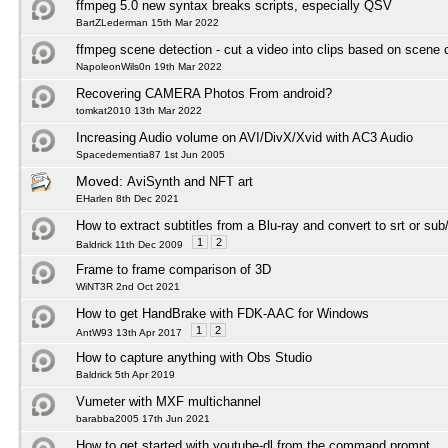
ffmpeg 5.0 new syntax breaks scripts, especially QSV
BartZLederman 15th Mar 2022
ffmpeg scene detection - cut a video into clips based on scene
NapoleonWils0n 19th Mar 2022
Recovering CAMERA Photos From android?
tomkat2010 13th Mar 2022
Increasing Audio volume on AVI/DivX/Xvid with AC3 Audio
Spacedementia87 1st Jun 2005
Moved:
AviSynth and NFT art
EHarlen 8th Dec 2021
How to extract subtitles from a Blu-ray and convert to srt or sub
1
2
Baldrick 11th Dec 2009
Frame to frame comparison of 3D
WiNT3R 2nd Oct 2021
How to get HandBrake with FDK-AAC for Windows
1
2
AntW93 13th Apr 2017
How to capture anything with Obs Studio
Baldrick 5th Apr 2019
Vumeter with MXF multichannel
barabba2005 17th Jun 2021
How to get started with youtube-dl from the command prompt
━━━━━━━━━━━━━━━━━━━━
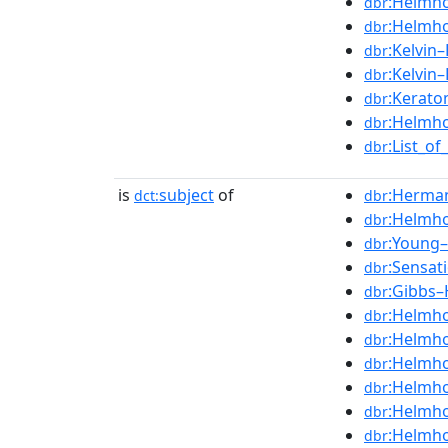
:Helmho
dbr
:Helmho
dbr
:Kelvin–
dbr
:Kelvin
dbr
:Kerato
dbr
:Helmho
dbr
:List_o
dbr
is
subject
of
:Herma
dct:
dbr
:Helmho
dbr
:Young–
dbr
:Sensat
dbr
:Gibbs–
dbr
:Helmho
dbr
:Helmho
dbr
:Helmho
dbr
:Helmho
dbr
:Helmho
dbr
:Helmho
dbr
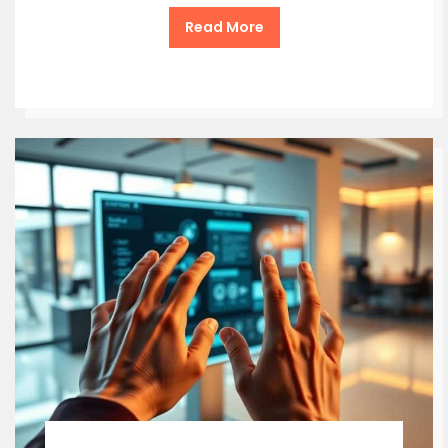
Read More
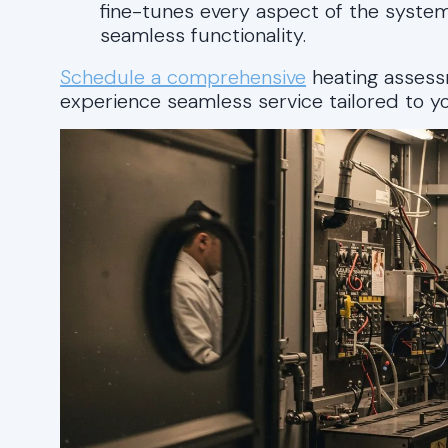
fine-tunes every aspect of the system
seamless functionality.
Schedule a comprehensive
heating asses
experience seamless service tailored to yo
━━━━━━━━━━━━━━━━━━━━
◆ Aim of the task
Within the listing above, the range opens at the line with "Vumeter with MXF multichannel" and closes at the line with "How to get started". Reproduce exactly the lines of that range, including both ends.

◆ Written response
Vumeter with MXF multichannel
barabba2005 17th Jun 2021
How to get started with youtube-dl from the command prompt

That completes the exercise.